On the ninth day of the strike, Korolev met with Grishkin and Stoiko in the
Salyut that Grishkin would ordinarily have shared with the Plumber.
For forty years the inhabitants of Kosmograd had fought an antiseptic war
against mold and mildew. Dust, grease, and vapor wouldn't settle in free fall,
and spores lurked everywhere-in padding, in clothing, in the ventilation
ducts. In the warm, moist petri-dish atmosphere, they spread like oil slicks.
Now there was a reek of dry rot in the air, overlaid with ominous whiffs of
burning insulation.
Korolev's sleep had been broken by the hollow thud of a departing Soyuz
lander. Glushko and his wife, he supposed. During the past forty-eight hours,
Yefremov had supervised the evacuation of the crew members who had refused to
join the strike. The gun crew kept to the gun room and their barracks ring,
where they still held Nikita the Plumber.
Grishkin's Salyut had become strike headquarters.

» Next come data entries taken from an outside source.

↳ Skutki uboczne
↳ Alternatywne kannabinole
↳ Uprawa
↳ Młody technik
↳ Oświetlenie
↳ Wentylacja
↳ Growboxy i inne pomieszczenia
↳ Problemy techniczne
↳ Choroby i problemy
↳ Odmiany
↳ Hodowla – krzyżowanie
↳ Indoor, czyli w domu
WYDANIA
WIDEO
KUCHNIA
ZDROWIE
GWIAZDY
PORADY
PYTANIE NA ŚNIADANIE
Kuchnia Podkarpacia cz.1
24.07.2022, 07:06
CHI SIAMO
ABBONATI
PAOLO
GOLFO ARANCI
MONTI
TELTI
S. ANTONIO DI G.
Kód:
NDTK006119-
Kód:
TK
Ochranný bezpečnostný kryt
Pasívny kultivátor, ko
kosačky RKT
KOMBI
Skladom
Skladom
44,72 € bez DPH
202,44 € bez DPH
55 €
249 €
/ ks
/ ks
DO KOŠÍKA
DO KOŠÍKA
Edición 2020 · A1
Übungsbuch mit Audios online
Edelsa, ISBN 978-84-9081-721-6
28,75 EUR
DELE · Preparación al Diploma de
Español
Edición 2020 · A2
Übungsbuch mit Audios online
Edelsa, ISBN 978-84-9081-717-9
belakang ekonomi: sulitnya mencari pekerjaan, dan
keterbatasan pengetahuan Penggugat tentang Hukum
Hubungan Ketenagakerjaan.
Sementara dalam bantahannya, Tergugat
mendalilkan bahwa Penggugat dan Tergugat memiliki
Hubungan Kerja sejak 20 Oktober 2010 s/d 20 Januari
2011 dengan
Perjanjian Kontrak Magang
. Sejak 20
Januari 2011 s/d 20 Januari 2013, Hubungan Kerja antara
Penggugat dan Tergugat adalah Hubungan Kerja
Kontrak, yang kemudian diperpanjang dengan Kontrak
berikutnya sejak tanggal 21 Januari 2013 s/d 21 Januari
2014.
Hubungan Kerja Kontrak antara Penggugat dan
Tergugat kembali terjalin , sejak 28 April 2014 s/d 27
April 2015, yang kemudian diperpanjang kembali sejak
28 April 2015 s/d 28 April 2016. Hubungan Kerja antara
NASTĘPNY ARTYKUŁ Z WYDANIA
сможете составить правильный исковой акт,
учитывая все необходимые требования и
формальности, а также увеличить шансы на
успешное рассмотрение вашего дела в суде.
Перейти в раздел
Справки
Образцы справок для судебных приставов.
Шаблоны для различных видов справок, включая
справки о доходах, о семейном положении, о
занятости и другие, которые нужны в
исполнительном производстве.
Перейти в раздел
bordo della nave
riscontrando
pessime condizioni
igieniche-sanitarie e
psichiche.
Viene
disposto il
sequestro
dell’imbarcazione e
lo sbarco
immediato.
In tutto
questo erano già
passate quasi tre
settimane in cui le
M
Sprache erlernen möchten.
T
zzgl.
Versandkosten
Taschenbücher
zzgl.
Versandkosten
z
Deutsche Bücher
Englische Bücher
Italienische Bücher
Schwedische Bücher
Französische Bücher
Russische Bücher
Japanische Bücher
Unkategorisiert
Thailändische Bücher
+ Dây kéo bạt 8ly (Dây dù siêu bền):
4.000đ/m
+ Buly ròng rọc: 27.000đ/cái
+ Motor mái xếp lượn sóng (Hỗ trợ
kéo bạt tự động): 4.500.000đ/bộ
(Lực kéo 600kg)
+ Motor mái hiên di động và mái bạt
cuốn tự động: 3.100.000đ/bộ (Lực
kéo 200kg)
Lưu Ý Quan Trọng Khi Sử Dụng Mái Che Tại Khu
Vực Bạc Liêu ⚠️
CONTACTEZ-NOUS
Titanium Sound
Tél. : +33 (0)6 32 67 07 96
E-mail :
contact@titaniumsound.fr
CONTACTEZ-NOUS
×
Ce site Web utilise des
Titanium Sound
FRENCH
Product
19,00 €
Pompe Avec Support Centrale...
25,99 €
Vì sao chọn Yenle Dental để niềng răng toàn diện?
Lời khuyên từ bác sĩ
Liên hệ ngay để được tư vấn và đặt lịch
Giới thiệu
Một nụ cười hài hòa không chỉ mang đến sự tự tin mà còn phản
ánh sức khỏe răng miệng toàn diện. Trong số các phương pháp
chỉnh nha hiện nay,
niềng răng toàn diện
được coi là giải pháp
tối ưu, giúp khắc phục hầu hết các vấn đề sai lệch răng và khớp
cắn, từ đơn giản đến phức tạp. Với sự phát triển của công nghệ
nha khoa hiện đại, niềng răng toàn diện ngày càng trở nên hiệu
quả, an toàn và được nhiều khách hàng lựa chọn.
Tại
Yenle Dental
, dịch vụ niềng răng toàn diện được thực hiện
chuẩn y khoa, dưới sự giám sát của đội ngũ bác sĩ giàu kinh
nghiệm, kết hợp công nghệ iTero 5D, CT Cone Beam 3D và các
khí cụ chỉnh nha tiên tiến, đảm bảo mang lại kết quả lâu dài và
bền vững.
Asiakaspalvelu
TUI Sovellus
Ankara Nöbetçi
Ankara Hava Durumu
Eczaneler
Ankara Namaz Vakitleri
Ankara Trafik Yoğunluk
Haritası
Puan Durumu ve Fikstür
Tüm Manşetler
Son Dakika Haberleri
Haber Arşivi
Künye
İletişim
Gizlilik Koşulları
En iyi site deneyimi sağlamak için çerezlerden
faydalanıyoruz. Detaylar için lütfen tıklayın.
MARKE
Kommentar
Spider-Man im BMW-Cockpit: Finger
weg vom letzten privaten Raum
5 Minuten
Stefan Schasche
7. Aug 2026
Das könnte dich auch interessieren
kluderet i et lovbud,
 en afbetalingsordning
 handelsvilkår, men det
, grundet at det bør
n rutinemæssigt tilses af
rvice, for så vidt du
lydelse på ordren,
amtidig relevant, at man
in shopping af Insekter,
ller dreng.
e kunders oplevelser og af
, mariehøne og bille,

None of the male strikers
had shaved, and Stoiko had contracted a staph infection that spread across his
forearms in angry welts. Surrounded by lurid pinups from American television,
they resembled some degenerate trio of pornographers. The lights were dim;
Kosmograd ran on half power. "With the others gone," Stoiko said, "our hand is
strengthened."
Grishkin groaned. His nostrils were festooned with
white streamers of surgical cotton. He was convinced that Yefremov would try
to break the strike with beta-carboline aerosols. The cotton plugs were just
one symptom of the general level of strain and paranoia. Before the evacuation
order had come from Baikonur, one of the technicians had taken to playing
Tchaikovsky's 1812 Overture at shattering volume for hours on end. And Glushko
had chased his wife, naked, bruised, and screaming, up and down the length of
Kosmograd. Stoiko had accessed the KGB man's files and Bychkov's psychiatric
records; meters of yellow printout curled through the corridors in flabby
spirals, rippling in the current from the ventilators.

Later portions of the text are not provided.